_WORK TO COMPLETE:_
Below are records; copy every line among them that contains the word "Предложений".

——————————

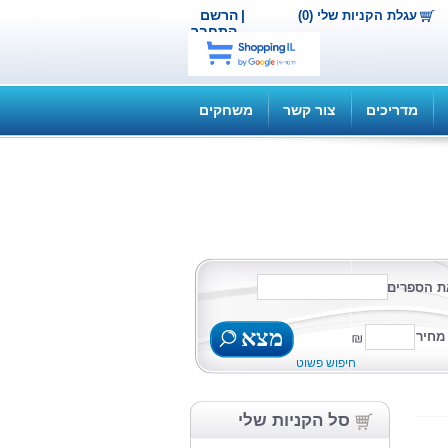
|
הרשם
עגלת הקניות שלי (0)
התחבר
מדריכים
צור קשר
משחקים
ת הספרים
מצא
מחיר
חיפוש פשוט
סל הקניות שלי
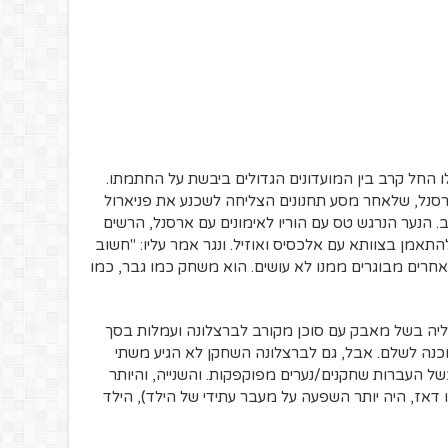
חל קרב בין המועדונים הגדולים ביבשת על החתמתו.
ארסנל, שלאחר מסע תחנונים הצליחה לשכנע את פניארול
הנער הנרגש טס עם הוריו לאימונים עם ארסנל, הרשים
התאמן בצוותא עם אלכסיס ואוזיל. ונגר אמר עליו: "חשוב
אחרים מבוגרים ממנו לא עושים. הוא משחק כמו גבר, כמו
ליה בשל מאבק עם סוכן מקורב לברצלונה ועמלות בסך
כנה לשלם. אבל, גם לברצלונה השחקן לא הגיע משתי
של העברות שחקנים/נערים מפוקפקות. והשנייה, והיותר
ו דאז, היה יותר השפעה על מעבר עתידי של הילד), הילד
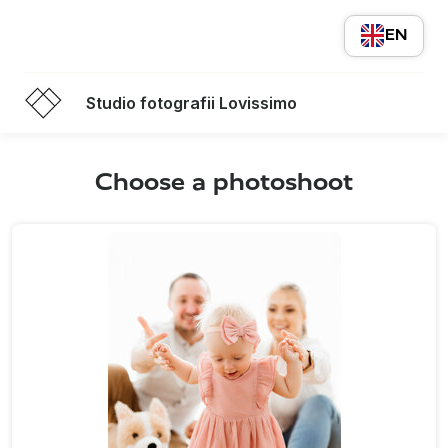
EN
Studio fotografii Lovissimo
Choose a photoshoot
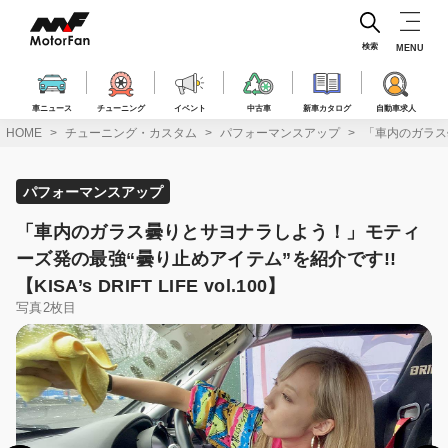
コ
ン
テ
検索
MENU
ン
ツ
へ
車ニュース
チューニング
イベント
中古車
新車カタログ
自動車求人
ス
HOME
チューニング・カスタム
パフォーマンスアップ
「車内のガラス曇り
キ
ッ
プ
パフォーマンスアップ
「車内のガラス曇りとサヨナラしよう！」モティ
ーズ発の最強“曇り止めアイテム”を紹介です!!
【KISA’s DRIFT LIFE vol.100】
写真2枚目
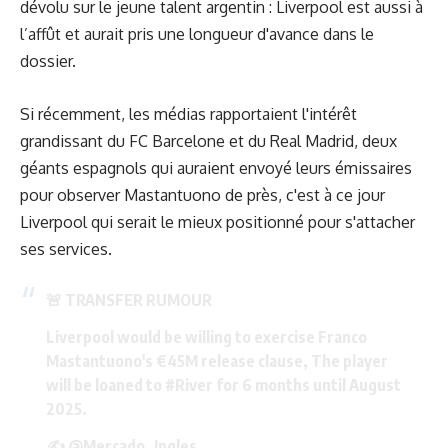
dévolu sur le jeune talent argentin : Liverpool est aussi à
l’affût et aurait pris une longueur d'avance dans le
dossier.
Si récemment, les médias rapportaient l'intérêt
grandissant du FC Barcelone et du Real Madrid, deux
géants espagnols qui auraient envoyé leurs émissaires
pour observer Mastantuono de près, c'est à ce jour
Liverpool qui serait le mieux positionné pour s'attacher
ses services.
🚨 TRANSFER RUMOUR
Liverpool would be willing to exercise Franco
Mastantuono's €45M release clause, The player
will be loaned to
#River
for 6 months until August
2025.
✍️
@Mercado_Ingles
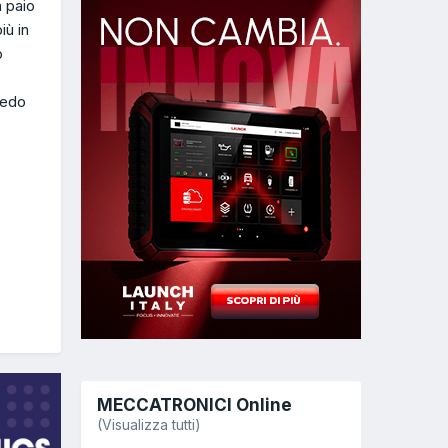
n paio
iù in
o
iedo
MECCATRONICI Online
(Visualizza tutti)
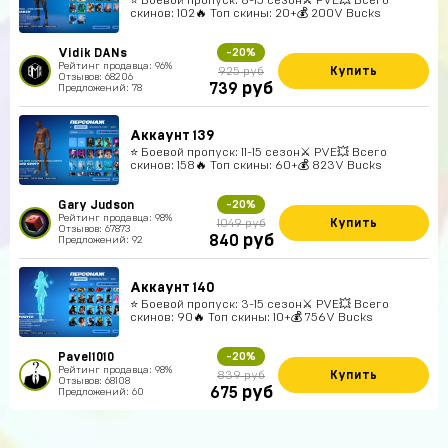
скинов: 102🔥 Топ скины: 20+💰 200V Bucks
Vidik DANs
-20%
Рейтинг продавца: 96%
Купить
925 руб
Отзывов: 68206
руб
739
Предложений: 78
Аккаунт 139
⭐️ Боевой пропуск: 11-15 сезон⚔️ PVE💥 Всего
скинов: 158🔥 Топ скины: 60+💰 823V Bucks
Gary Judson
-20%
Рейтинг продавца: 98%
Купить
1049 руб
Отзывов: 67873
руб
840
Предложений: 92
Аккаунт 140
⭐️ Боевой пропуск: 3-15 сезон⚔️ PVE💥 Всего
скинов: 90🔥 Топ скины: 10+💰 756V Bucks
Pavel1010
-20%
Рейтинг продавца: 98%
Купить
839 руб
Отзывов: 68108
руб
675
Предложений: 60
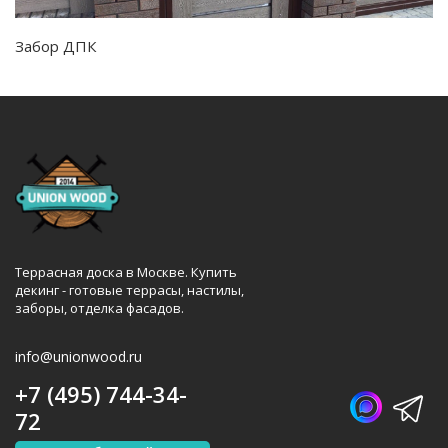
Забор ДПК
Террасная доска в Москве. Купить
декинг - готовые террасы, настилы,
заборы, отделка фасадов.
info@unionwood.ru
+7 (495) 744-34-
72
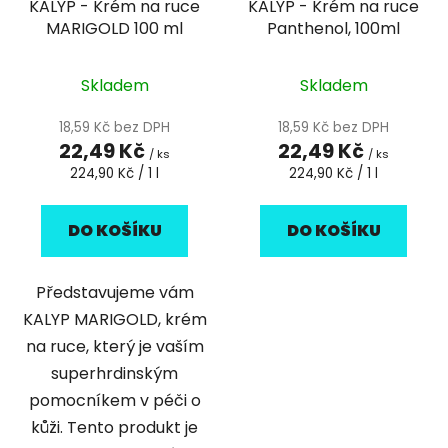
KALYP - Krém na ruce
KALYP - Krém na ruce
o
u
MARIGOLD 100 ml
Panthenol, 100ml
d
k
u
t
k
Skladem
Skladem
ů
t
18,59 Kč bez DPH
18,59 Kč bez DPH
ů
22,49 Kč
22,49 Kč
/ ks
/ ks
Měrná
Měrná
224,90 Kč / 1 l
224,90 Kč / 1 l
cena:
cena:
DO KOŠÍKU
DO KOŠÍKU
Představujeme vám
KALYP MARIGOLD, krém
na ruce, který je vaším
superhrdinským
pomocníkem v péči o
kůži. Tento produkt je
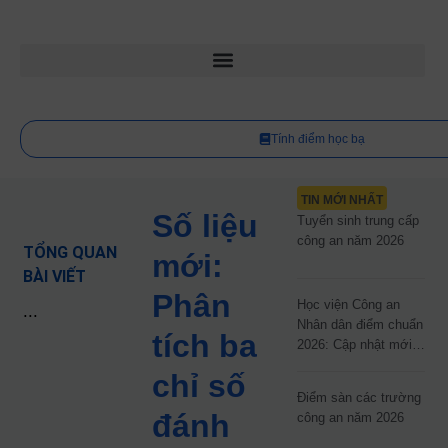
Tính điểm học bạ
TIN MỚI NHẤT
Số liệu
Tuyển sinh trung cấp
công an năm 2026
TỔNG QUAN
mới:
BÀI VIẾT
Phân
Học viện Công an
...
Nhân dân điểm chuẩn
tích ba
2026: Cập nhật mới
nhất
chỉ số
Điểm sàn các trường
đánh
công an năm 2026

——————————

_ANSWER AREA:_
Предложений: 78
Предложений: 92
Предложений: 60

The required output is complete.